**EXERCISE INSTRUCTIONS:**
Retype the records below exactly as they stand, omitting the pictures.

(EXERCISE DATA begins)

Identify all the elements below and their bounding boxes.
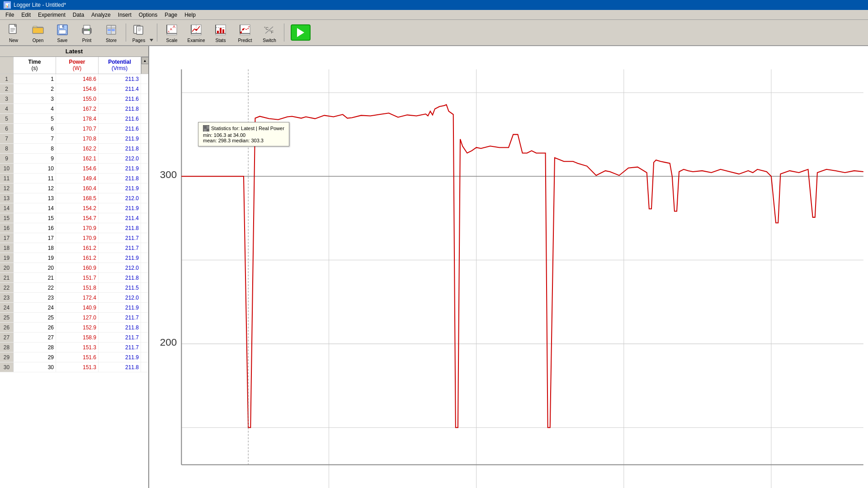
time-cell: 24 [14,303,56,312]
power-cell: 140.9 [56,303,99,312]
potential-column-header: Potential (Vrms) [99,57,141,74]
table-row: 25 25 127.0 211.7 [0,313,148,323]
power-cell: 170.9 [56,233,99,243]
table-row: 21 21 151.7 211.8 [0,273,148,283]
table-row: 16 16 170.9 211.8 [0,223,148,233]
predict-button[interactable]: Predict [233,21,257,44]
store-button[interactable]: Store [99,21,123,44]
data-panel: Latest Time (s) Power (W) Potential (Vrm… [0,46,149,488]
stats-drag-handle[interactable] [203,125,209,131]
potential-cell: 211.7 [99,243,141,253]
power-cell: 151.8 [56,283,99,292]
menu-page[interactable]: Page [161,11,181,19]
svg-point-16 [89,29,90,30]
table-row: 1 1 148.6 211.3 [0,74,148,84]
data-scroll-area[interactable]: 1 1 148.6 211.3 2 2 154.6 211.4 3 3 155.… [0,74,148,488]
time-cell: 11 [14,174,56,183]
svg-rect-15 [84,31,90,34]
scroll-spacer [141,174,148,183]
time-cell: 12 [14,183,56,193]
menu-options[interactable]: Options [135,11,161,19]
power-cell: 154.6 [56,84,99,94]
power-cell: 154.2 [56,203,99,213]
scale-button[interactable]: A A A Scale [160,21,184,44]
svg-rect-45 [222,29,224,33]
potential-cell: 211.9 [99,164,141,173]
separator-3 [284,23,284,42]
scroll-up-arrow[interactable]: ▲ [142,57,149,64]
potential-cell: 211.8 [99,223,141,233]
time-cell: 21 [14,273,56,282]
power-cell: 152.9 [56,323,99,332]
time-cell: 15 [14,213,56,223]
toolbar: New Open Save [0,20,868,46]
time-cell: 2 [14,84,56,94]
pages-dropdown-arrow[interactable] [149,21,154,44]
potential-cell: 211.7 [99,343,141,352]
scroll-spacer [141,283,148,292]
table-row: 3 3 155.0 211.6 [0,94,148,104]
menu-help[interactable]: Help [181,11,199,19]
table-row: 18 18 161.2 211.7 [0,243,148,253]
stats-mean: mean: 298.3 median: 303.3 [203,138,284,143]
time-cell: 20 [14,263,56,272]
potential-cell: 211.5 [99,283,141,292]
time-cell: 14 [14,203,56,213]
time-cell: 25 [14,313,56,322]
power-cell: 148.6 [56,74,99,84]
row-number: 14 [0,203,14,213]
scroll-spacer [141,253,148,263]
scroll-spacer [141,183,148,193]
row-number: 11 [0,174,14,183]
menu-file[interactable]: File [2,11,18,19]
menu-data[interactable]: Data [69,11,88,19]
svg-rect-74 [204,129,207,131]
row-number: 3 [0,94,14,103]
menu-experiment[interactable]: Experiment [34,11,69,19]
open-button[interactable]: Open [26,21,50,44]
time-cell: 7 [14,134,56,143]
table-row: 10 10 154.6 211.9 [0,164,148,174]
potential-cell: 211.8 [99,323,141,332]
graph-panel: Power (W) 300 200 [149,46,868,488]
row-number: 29 [0,352,14,362]
scroll-spacer [141,144,148,153]
row-number: 2 [0,84,14,94]
switch-button[interactable]: °C °F Switch [258,21,281,44]
table-header: Latest [0,46,148,57]
scroll-spacer [141,362,148,372]
stats-button[interactable]: Stats [209,21,232,44]
time-cell: 9 [14,154,56,163]
svg-rect-72 [207,129,209,131]
power-cell: 162.2 [56,144,99,153]
potential-cell: 211.7 [99,333,141,342]
potential-cell: 212.0 [99,193,141,203]
menu-edit[interactable]: Edit [18,11,34,19]
save-button[interactable]: Save [51,21,74,44]
play-icon [297,28,304,37]
row-number: 20 [0,263,14,272]
row-number: 23 [0,293,14,302]
time-cell: 29 [14,352,56,362]
table-row: 30 30 151.3 211.8 [0,362,148,372]
svg-rect-14 [84,25,90,29]
predict-label: Predict [238,38,252,43]
menu-analyze[interactable]: Analyze [88,11,114,19]
potential-cell: 211.4 [99,84,141,94]
pages-main-button[interactable]: Pages [129,21,149,44]
examine-button[interactable]: Examine [184,21,208,44]
row-number: 4 [0,104,14,113]
table-row: 8 8 162.2 211.8 [0,144,148,154]
svg-rect-20 [108,29,111,31]
svg-point-51 [242,28,244,30]
scroll-spacer [141,263,148,272]
time-cell: 23 [14,293,56,302]
switch-icon: °C °F [262,23,277,37]
play-button[interactable] [291,24,311,41]
print-button[interactable]: Print [75,21,99,44]
new-label: New [9,38,18,43]
menu-insert[interactable]: Insert [114,11,135,19]
row-number: 24 [0,303,14,312]
new-button[interactable]: New [2,21,25,44]
power-cell: 167.2 [56,104,99,113]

(EXERCISE DATA ends)

**RESPONSE TO THIS TASK:**
Identify all the elements below and their bounding boxes.
time-cell: 24 [14,303,56,312]
power-cell: 140.9 [56,303,99,312]
potential-column-header: Potential (Vrms) [99,57,141,74]
table-row: 25 25 127.0 211.7 [0,313,148,323]
power-cell: 170.9 [56,233,99,243]
table-row: 21 21 151.7 211.8 [0,273,148,283]
table-row: 16 16 170.9 211.8 [0,223,148,233]
predict-button[interactable]: Predict [233,21,257,44]
store-button[interactable]: Store [99,21,123,44]
data-panel: Latest Time (s) Power (W) Potential (Vrm… [0,46,149,488]
stats-drag-handle[interactable] [203,125,209,131]
potential-cell: 211.7 [99,243,141,253]
power-cell: 151.8 [56,283,99,292]
menu-page[interactable]: Page [161,11,181,19]
svg-point-16 [89,29,90,30]
table-row: 1 1 148.6 211.3 [0,74,148,84]
data-scroll-area[interactable]: 1 1 148.6 211.3 2 2 154.6 211.4 3 3 155.… [0,74,148,488]
time-cell: 11 [14,174,56,183]
svg-rect-15 [84,31,90,34]
scroll-spacer [141,174,148,183]
time-cell: 12 [14,183,56,193]
menu-options[interactable]: Options [135,11,161,19]
power-cell: 154.6 [56,84,99,94]
power-cell: 154.2 [56,203,99,213]
scale-button[interactable]: A A A Scale [160,21,184,44]
svg-rect-45 [222,29,224,33]
potential-cell: 211.9 [99,164,141,173]
separator-3 [284,23,284,42]
scroll-up-arrow[interactable]: ▲ [142,57,149,64]
potential-cell: 211.8 [99,223,141,233]
time-cell: 21 [14,273,56,282]
power-cell: 152.9 [56,323,99,332]
time-cell: 15 [14,213,56,223]
toolbar: New Open Save [0,20,868,46]
time-cell: 2 [14,84,56,94]
pages-dropdown-arrow[interactable] [149,21,154,44]
potential-cell: 211.7 [99,343,141,352]
scroll-spacer [141,283,148,292]
table-row: 3 3 155.0 211.6 [0,94,148,104]
menu-help[interactable]: Help [181,11,199,19]
table-row: 18 18 161.2 211.7 [0,243,148,253]
stats-mean: mean: 298.3 median: 303.3 [203,138,284,143]
time-cell: 20 [14,263,56,272]
potential-cell: 211.5 [99,283,141,292]
time-cell: 14 [14,203,56,213]
time-cell: 25 [14,313,56,322]
power-cell: 148.6 [56,74,99,84]
row-number: 14 [0,203,14,213]
scroll-spacer [141,253,148,263]
scroll-spacer [141,183,148,193]
row-number: 11 [0,174,14,183]
menu-file[interactable]: File [2,11,18,19]
menu-data[interactable]: Data [69,11,88,19]
svg-rect-74 [204,129,207,131]
row-number: 3 [0,94,14,103]
menu-experiment[interactable]: Experiment [34,11,69,19]
open-button[interactable]: Open [26,21,50,44]
time-cell: 7 [14,134,56,143]
table-row: 10 10 154.6 211.9 [0,164,148,174]
potential-cell: 211.8 [99,323,141,332]
graph-panel: Power (W) 300 200 [149,46,868,488]
row-number: 29 [0,352,14,362]
scroll-spacer [141,144,148,153]
row-number: 2 [0,84,14,94]
switch-button[interactable]: °C °F Switch [258,21,281,44]
table-header: Latest [0,46,148,57]
scroll-spacer [141,362,148,372]
stats-button[interactable]: Stats [209,21,232,44]
time-cell: 9 [14,154,56,163]
svg-rect-72 [207,129,209,131]
power-cell: 162.2 [56,144,99,153]
potential-cell: 211.7 [99,333,141,342]
potential-cell: 212.0 [99,193,141,203]
menu-edit[interactable]: Edit [18,11,34,19]
save-button[interactable]: Save [51,21,74,44]
play-icon [297,28,304,37]
row-number: 20 [0,263,14,272]
row-number: 23 [0,293,14,302]
time-cell: 29 [14,352,56,362]
table-row: 30 30 151.3 211.8 [0,362,148,372]
svg-rect-14 [84,25,90,29]
predict-label: Predict [238,38,252,43]
menu-analyze[interactable]: Analyze [88,11,114,19]
potential-cell: 211.4 [99,84,141,94]
pages-main-button[interactable]: Pages [129,21,149,44]
examine-button[interactable]: Examine [184,21,208,44]
row-number: 4 [0,104,14,113]
table-row: 8 8 162.2 211.8 [0,144,148,154]
svg-rect-20 [108,29,111,31]
svg-point-51 [242,28,244,30]
scroll-spacer [141,263,148,272]
time-cell: 23 [14,293,56,302]
switch-icon: °C °F [262,23,277,37]
play-button[interactable] [291,24,311,41]
print-button[interactable]: Print [75,21,99,44]
new-label: New [9,38,18,43]
menu-insert[interactable]: Insert [114,11,135,19]
row-number: 24 [0,303,14,312]
new-button[interactable]: New [2,21,25,44]
power-cell: 167.2 [56,104,99,113]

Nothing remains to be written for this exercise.